(Saved data entries)
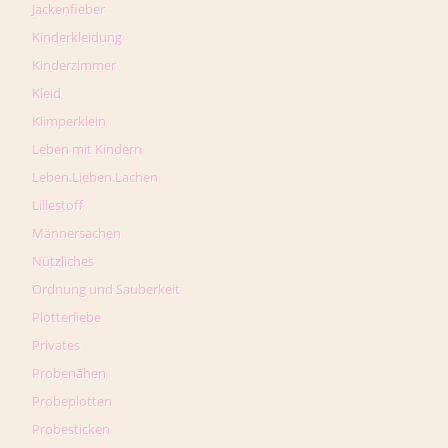
Jackenfieber
Kinderkleidung
Kinderzimmer
Kleid
Klimperklein
Leben mit Kindern
Leben.Lieben.Lachen
Lillestoff
Männersachen
Nützliches
Ordnung und Sauberkeit
Plotterliebe
Privates
Probenähen
Probeplotten
Probesticken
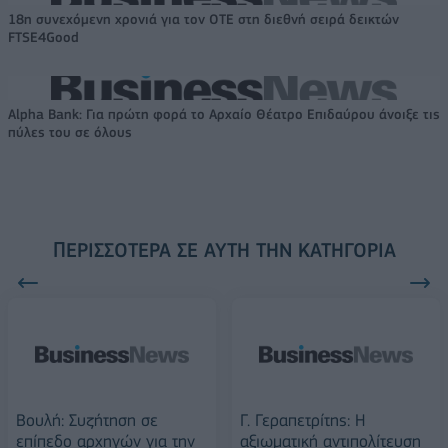
18η συνεχόμενη χρονιά για τον ΟΤΕ στη διεθνή σειρά δεικτών
FTSE4Good
Alpha Bank: Για πρώτη φορά το Αρχαίο Θέατρο Επιδαύρου άνοιξε τις
πύλες του σε όλους
ΠΕΡΙΣΣΌΤΕΡΑ ΣΕ ΑΥΤΉ ΤΗΝ ΚΑΤΗΓΟΡΊΑ
Βουλή: Συζήτηση σε
Γ. Γεραπετρίτης: Η
επίπεδο αρχηγών για την
αξιωματική αντιπολίτευση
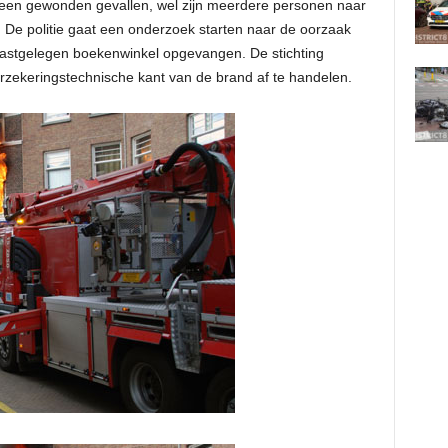
 geen gewonden gevallen, wel zijn meerdere personen naar
. De politie gaat een onderzoek starten naar de oorzaak
aastgelegen boekenwinkel opgevangen. De stichting
zekeringstechnische kant van de brand af te handelen.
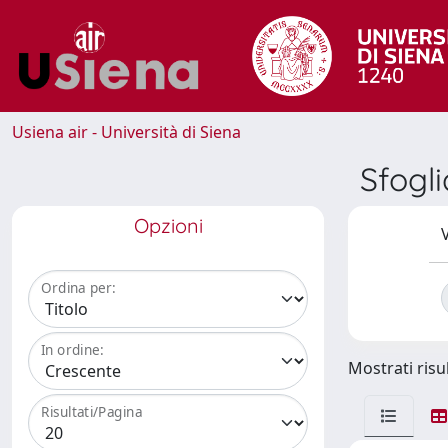
Usiena air - Università di Siena
Sfogl
Opzioni
V
Ordina per:
In ordine:
Mostrati risul
Risultati/Pagina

**WHAT YOU HAVE TO DO:** Work out how many lines in the entries contain the string "naar", then reply with that number and nothing more.

**SOLUTION FOR THIS EXERCISE:** 2